È un'Italia in cui i consumi privati, gelati dall'austerità forzata imposta dalla generale crisi di fiducia sui debiti sovrani, sullo stesso nostro Paese e sull'euro, risultano ormai in calo congiunturale da cinque trimestri consecutivi, con una diminuzione tendenziale nel secondo trimestre 2012 che ha toccato il 3,6%: un calo trimestrale così forte anno su anno non c'era stato nemmeno nel 2008-2009. In termini reali, le famiglie italiane hanno speso per consumi nel secondo trimestre 2012 quasi 8 miliardi di euro in meno rispetto al secondo trimestre 2011.
Monti ha cercato di spiegare questo dato, argomentando che non è facile, almeno a breve-medio termine, evitare un aggravamento della situazione economica quando si devono trovare in pochi mesi risorse finanziarie importanti per tenere strutturalmente in linea i conti pubblici, per di più con il fiato sul collo di uno spread in continua tensione, e al contempo si cerca di avviare riforme mai affrontate per anni, in primis una seria spending review che tagli la spesa "cattiva". Il presidente del Consiglio si è detto convinto che solo risanando definitivamente le situazioni negative pregresse, pur a costo di una contrazione temporanea quanto dolorosa della domanda interna, l'Italia possa ritrovare il sentiero di una crescita sostenibile e duratura.
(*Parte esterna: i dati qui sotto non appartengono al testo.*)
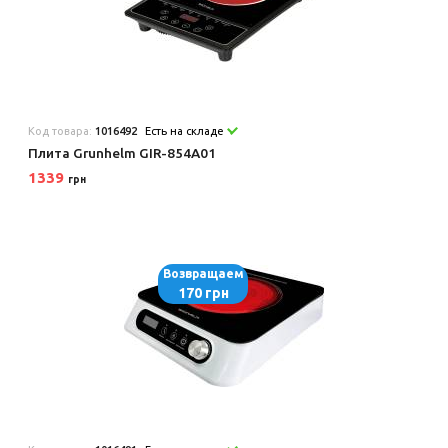
Код товара:
1016492
Есть на складе
Плита Grunhelm GIR-854A01
1339
грн
Возвращаем
170 грн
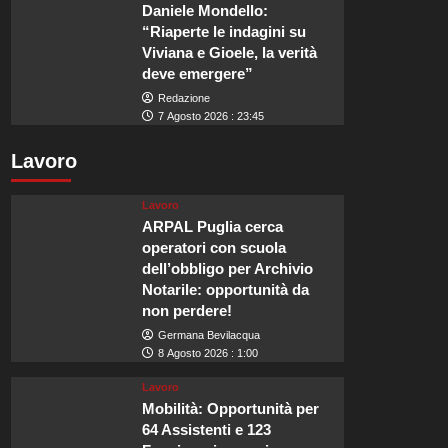
Daniele Mondello:
“Riaperte le indagini su
Viviana e Gioele, la verità
deve emergere”
Redazione
7 Agosto 2026 : 23:45
Lavoro
Lavoro
ARPAL Puglia cerca
operatori con scuola
dell’obbligo per Archivio
Notarile: opportunità da
non perdere!
Germana Bevilacqua
8 Agosto 2026 : 1:00
Lavoro
Mobilità: Opportunità per
64 Assistenti e 123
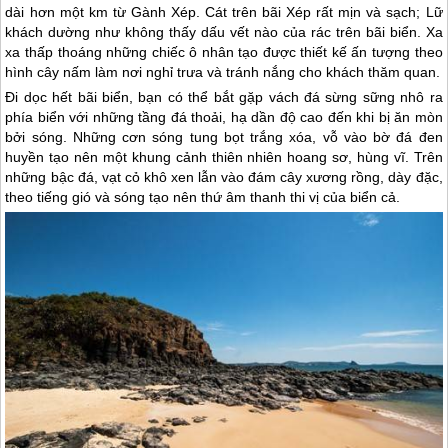
dài hơn một km từ Gành Xép. Cát trên bãi Xép rất mịn và sạch; Lữ
khách dường như không thấy dấu vết nào của rác trên bãi biển. Xa
xa thấp thoáng những chiếc ô nhân tạo được thiết kế ấn tượng theo
hình cây nấm làm nơi nghỉ trưa và tránh nắng cho khách thăm quan.
Đi dọc hết bãi biển, bạn có thể bắt gặp vách đá sừng sững nhô ra
phía biển với những tầng đá thoải, hạ dần độ cao đến khi bị ăn mòn
bởi sóng. Những cơn sóng tung bọt trắng xóa, vỗ vào bờ đá đen
huyền tạo nên một khung cảnh thiên nhiên hoang sơ, hùng vĩ. Trên
những bậc đá, vạt cỏ khô xen lẫn vào đám cây xương rồng, dày đặc,
theo tiếng gió và sóng tạo nên thứ âm thanh thi vị của biển cả.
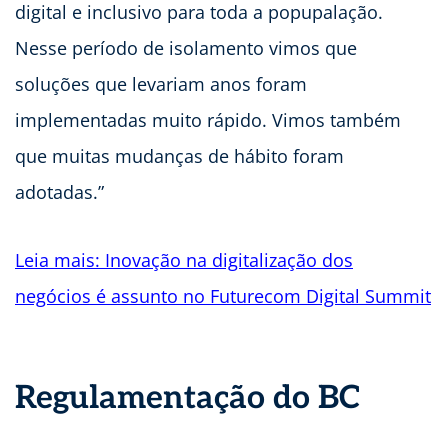
digital e inclusivo para toda a popupalação.
Nesse período de isolamento vimos que
soluções que levariam anos foram
implementadas muito rápido. Vimos também
que muitas mudanças de hábito foram
adotadas.”
Leia mais: Inovação na digitalização dos
negócios é assunto no Futurecom Digital Summit
Regulamentação do BC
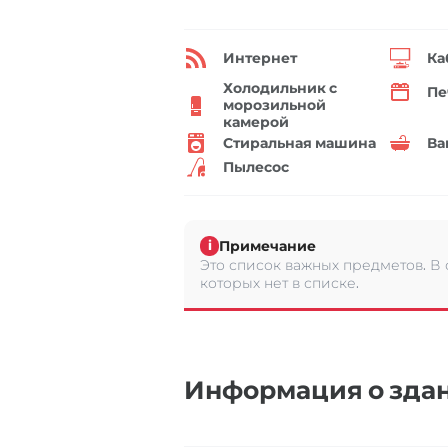
Интернет
Ка
Холодильник с
Пе
морозильной
камерой
Стиральная машина
Ва
Пылесос
Примечание
i
Это список важных предметов. В
которых нет в списке.
Информация о зда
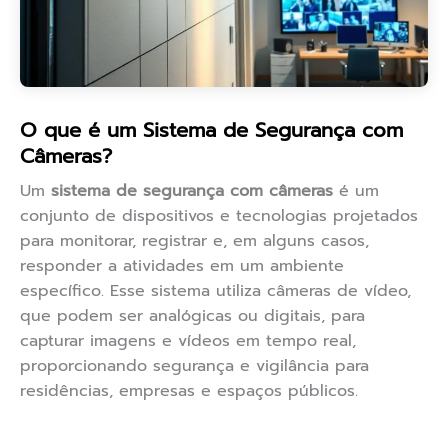
O que é um Sistema de Segurança com
Câmeras?
Um
sistema de segurança com câmeras
é um
conjunto de dispositivos e tecnologias projetados
para monitorar, registrar e, em alguns casos,
responder a atividades em um ambiente
específico. Esse sistema utiliza câmeras de vídeo,
que podem ser analógicas ou digitais, para
capturar imagens e vídeos em tempo real,
proporcionando segurança e vigilância para
residências, empresas e espaços públicos.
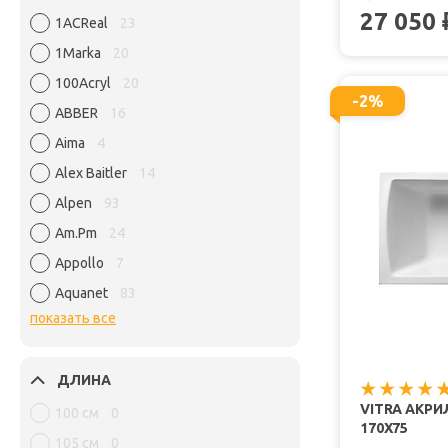
27 050
1ACReal
23
1Marka
20
100Acryl
20
-2%
ABBER
16
Aima
4
Alex Baitler
14
Alpen
93
Am.Pm
24
Appollo
7
Aquanet
83
показать все
ДЛИНА
VITRA АКР
100 см
0
170X75
105 см
0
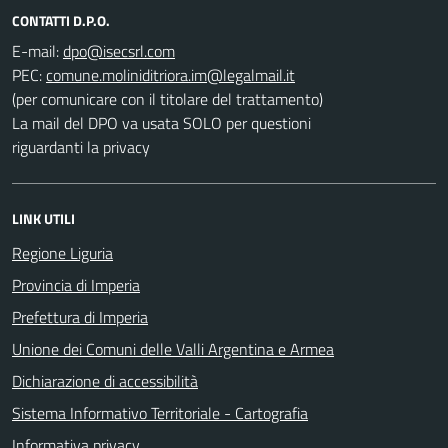
CONTATTI D.P.O.
E-mail:
PEC:
(per comunicare con il titolare del trattamento)
La mail del DPO va usata SOLO per questioni
riguardanti la privacy
LINK UTILI
Regione Liguria
Provincia di Imperia
Prefettura di Imperia
Unione dei Comuni delle Valli Argentina e Armea
Dichiarazione di accessibilità
Sistema Informativo Territoriale - Cartografia
Informativa privacy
Monti non ha fatto paragoni storici, ma si potrebbe ricordare qui il caso della Gran Bretagna e l'impatto delle riforme della Thatcher, che pur nella loro peculiarità e diversità rispetto alle nostre attuali, provocarono agli inizi degli anni 80 una severa recessione e un forte aumento della disoccupazione. Tuttavia, vi fu poi nel Regno Unito una solida ripresa economica e un vero e proprio rilancio strutturale del Paese, anche se la Gran Bretagna, in parte proprio a causa di quelle politiche, perse per sempre la sua manifattura. Questo è evidentemente un costo che l'Italia non potrebbe permettersi, visto che non possiede un settore dei servizi analogo a quello britannico su cui puntare. Per cui occorre manovrare con estrema cura il livello di anemia della domanda interna "buona" che oggi mette in pericolo la sopravvivenza di tanti produttori italiani di beni di consumo.

È inoltre necessario il rilancio della politica industriale nel nostro Paese che, per evitare equivoci terminologici con il passato, potrebbe oggi chiamarsi più modernamente politica tecnologico-manifatturiera.